NI electricity upgrade 'approved'
A £44 million (€54 million) plan to upgrade Northern Ireland’s electricity network to allow more wind farms to connect to the grid has been provisionally approved by the Utility Regulator.
The works by Northern Ireland Electricity (NIE) will result in an increase in the amount of renewable generation in the north and west of the region.
The investment package given the green light by regulator Shane Lynch will see £26 million of capital expenditure to increase the capacity of the Tamnamore sub-station in Co Tyrone, with £16 million invested in the construction of a new circuit between Omagh and Tamnamore.
Another £2.6 million will be spent upgrading the Kells-Coleraine electricity circuit.
The regulator will conduct a short public consultation before rubber-stamping the plans.
The developments will enable 1,000 megawatts (MW) of renewable energy to be accommodated on the network.
Currently, 451 MW of wind generation is connected to the grid in Northern Ireland, with a further 550 MW having received planning permission.
NIE is increasing its network tariff to pay for the upgrade.
The tariff, which makes up a fifth of an electricity bill, is expected to increase by about 1.5 per cent for domestic consumers and about 5 per cent for the largest industrial consumers.

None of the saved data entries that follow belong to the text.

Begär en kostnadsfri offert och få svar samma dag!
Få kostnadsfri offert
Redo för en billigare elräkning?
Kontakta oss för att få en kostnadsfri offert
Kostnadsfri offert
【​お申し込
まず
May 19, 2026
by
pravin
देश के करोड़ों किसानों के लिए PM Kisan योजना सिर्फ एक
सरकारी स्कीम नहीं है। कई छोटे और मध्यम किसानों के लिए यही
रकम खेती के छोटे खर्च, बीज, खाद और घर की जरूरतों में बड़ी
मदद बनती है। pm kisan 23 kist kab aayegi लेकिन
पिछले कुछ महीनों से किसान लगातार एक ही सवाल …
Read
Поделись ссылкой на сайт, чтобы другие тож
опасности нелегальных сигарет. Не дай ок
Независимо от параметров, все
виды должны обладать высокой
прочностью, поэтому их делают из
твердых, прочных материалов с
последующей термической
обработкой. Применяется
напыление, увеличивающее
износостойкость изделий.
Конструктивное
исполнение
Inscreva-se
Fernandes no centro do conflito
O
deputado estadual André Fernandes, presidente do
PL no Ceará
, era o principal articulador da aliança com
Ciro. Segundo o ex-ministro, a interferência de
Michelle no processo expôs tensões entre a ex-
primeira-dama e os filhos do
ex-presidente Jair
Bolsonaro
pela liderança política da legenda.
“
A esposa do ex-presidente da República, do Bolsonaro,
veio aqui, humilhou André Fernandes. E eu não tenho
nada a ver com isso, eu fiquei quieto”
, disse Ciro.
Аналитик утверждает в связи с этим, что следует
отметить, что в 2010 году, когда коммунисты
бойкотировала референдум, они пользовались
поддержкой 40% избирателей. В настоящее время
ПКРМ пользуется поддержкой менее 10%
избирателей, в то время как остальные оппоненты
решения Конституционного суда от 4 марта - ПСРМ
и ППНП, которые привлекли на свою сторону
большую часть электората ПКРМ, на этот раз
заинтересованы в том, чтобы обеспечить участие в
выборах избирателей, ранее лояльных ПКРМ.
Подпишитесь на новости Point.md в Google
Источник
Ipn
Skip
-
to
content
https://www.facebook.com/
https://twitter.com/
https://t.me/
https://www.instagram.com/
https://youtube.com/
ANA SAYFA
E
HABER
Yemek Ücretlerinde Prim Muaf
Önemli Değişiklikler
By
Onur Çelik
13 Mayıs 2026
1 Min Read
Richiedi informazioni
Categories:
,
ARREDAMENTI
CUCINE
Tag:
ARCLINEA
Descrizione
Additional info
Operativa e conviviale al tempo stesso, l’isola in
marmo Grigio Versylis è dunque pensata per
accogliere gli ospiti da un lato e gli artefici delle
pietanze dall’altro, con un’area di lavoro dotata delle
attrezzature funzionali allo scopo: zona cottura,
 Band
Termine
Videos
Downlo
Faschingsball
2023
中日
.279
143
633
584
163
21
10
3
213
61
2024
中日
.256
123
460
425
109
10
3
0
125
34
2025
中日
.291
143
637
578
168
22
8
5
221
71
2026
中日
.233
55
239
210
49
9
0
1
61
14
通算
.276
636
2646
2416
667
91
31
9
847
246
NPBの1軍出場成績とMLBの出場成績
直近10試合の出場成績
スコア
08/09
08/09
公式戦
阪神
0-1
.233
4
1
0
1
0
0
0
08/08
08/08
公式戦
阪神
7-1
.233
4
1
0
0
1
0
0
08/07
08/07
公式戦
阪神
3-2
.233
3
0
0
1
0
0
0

Mr Lynch said it was an important stage in the development of renewable generation in Northern Ireland.
“The overall investment is good news for Northern Ireland,” he said.
“It will be a major boost to the NI Executive’s target of 40 per cent of electricity demand being provided from renewable sources by 2020. We estimate that 1,000 MWs of wind on the system can provide 27% of electricity demand in 2020.
“The case made by NIE appears to represent good value for money. We will now conduct a short public consultation before finally giving the go-ahead to the projects.”